**AIM OF THE TASK:** Go to the line below containing "Show me where" and print exactly from there through the line containing "Answer in <instances>...</instances>. liver?", both included. Print nothing else.

########################################

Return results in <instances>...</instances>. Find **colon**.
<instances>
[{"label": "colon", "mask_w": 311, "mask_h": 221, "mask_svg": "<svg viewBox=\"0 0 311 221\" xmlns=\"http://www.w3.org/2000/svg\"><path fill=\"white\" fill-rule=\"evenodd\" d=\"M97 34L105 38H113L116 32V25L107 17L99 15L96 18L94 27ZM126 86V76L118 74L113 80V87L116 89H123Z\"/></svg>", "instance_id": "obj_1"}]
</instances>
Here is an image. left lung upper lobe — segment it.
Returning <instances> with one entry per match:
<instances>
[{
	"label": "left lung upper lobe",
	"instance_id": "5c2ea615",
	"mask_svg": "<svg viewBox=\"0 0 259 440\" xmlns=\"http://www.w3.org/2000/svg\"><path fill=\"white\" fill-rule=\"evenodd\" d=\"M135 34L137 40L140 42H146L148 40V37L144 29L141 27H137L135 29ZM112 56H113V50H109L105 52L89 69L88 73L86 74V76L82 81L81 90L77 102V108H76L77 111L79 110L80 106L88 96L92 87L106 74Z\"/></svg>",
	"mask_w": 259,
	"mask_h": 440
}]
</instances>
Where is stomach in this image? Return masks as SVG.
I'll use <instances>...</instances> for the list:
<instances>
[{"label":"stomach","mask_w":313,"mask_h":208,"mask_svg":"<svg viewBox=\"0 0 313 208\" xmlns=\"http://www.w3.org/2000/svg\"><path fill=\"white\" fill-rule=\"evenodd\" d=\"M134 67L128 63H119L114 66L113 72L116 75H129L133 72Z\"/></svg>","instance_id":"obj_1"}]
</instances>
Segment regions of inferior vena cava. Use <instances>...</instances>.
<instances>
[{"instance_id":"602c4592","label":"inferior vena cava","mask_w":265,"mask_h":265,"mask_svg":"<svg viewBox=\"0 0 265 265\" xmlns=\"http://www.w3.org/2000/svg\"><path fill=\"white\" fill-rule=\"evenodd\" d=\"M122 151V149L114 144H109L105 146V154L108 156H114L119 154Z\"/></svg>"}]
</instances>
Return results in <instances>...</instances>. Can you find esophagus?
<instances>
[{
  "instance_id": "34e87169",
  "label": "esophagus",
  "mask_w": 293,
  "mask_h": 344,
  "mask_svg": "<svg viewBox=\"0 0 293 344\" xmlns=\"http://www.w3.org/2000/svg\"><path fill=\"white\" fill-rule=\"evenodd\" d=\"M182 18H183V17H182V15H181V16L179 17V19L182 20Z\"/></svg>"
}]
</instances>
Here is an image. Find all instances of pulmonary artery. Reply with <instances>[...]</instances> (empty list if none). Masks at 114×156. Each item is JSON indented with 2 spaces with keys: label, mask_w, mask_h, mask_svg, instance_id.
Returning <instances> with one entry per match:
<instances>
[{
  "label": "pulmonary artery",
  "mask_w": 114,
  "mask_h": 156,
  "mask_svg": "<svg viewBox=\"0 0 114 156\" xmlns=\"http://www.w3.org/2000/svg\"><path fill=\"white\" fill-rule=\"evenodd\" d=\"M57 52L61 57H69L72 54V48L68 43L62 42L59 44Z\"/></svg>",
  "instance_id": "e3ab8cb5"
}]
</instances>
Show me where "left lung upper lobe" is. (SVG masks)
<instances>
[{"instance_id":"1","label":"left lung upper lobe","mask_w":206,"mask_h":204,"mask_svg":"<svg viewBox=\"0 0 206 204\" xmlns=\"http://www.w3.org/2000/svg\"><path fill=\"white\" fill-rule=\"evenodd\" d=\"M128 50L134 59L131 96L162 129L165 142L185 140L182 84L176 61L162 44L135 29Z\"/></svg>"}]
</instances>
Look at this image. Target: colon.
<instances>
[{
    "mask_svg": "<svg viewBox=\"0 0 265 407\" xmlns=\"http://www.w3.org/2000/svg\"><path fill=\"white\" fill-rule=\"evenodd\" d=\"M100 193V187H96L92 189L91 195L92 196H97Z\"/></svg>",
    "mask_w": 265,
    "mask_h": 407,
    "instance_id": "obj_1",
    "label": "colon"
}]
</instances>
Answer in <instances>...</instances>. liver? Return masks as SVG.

########################################

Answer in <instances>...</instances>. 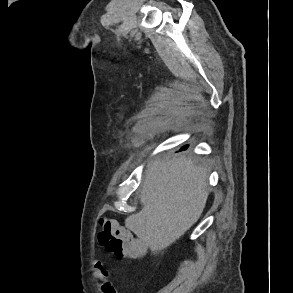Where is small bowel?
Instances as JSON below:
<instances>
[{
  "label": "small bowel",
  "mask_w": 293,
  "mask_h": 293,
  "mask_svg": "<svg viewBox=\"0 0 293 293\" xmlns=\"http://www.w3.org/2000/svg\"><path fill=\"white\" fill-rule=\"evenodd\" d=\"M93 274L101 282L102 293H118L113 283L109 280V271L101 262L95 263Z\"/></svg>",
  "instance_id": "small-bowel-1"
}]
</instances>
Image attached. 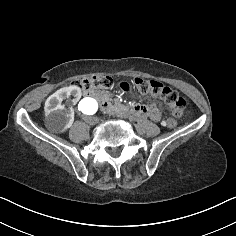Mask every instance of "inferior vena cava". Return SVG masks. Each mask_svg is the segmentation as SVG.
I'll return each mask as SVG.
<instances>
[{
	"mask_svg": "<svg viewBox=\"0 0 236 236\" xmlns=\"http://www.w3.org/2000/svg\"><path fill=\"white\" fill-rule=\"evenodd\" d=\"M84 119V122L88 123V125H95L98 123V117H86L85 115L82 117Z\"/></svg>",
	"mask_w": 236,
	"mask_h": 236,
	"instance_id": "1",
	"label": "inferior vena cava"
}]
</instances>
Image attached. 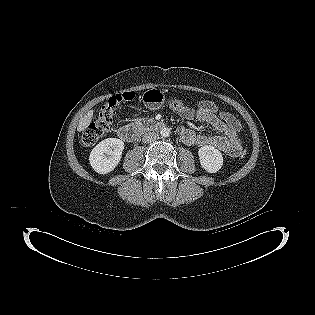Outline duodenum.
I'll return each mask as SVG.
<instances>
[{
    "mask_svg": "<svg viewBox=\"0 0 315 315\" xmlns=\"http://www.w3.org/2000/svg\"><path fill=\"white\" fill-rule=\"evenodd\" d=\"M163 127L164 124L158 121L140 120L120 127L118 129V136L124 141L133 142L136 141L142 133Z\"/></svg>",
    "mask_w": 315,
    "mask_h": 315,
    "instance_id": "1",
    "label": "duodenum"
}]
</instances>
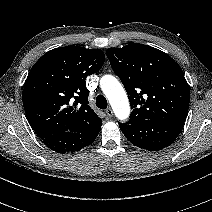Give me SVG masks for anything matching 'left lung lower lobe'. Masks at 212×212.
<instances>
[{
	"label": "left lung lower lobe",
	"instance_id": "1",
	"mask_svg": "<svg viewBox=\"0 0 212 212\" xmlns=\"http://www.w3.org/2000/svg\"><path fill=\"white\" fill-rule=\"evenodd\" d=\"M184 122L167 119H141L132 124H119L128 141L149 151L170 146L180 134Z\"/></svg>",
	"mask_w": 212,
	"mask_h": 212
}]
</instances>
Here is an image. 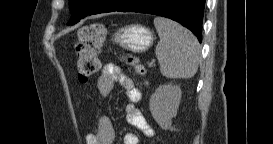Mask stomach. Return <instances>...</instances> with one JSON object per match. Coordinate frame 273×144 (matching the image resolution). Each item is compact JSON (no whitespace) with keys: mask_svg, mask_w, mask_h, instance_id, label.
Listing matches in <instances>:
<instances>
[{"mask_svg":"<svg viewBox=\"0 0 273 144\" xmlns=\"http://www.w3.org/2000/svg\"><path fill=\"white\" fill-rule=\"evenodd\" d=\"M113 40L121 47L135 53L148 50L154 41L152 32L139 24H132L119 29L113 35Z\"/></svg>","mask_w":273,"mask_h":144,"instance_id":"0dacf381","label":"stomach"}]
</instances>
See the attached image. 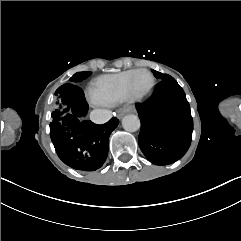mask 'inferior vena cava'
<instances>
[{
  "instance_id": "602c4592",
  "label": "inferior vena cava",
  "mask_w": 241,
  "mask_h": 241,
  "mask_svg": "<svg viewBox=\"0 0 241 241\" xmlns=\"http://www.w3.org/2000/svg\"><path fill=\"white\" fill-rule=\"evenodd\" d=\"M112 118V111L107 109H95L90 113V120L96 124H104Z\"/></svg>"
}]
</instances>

########################################

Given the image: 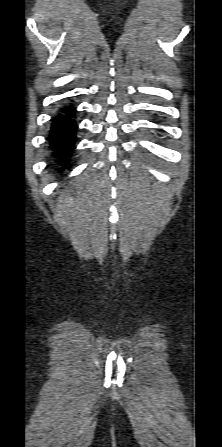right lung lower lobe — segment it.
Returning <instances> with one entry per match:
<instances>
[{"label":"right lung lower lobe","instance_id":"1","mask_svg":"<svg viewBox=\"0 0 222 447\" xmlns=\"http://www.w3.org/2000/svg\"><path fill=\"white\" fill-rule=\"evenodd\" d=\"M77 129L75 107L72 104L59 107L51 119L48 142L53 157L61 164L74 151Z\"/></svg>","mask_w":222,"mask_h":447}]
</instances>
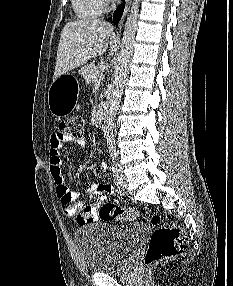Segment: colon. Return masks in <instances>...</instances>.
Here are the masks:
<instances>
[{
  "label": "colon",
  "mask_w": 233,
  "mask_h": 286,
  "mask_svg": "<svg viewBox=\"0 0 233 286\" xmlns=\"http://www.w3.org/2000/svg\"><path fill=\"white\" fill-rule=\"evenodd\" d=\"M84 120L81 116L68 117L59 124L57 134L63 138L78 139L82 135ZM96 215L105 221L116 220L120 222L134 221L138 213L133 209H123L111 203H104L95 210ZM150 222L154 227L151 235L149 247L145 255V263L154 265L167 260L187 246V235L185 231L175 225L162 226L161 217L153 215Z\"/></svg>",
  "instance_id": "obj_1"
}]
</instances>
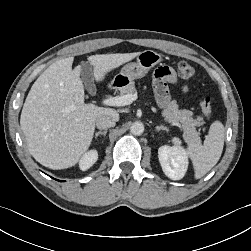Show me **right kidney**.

########################################

**RESULT OF THIS TASK:**
Show me where "left lung upper lobe" is. (SVG masks)
<instances>
[{"instance_id":"1","label":"left lung upper lobe","mask_w":206,"mask_h":204,"mask_svg":"<svg viewBox=\"0 0 206 204\" xmlns=\"http://www.w3.org/2000/svg\"><path fill=\"white\" fill-rule=\"evenodd\" d=\"M128 50L134 59L131 96L162 129L165 142L185 140L182 84L176 61L162 44L135 29Z\"/></svg>"}]
</instances>
Look at this image. Target: colon.
<instances>
[{
    "mask_svg": "<svg viewBox=\"0 0 265 407\" xmlns=\"http://www.w3.org/2000/svg\"><path fill=\"white\" fill-rule=\"evenodd\" d=\"M100 193V187H96L92 189L91 195L92 196H97Z\"/></svg>",
    "mask_w": 265,
    "mask_h": 407,
    "instance_id": "obj_1",
    "label": "colon"
}]
</instances>
Answer in <instances>...</instances>. liver? Return masks as SVG.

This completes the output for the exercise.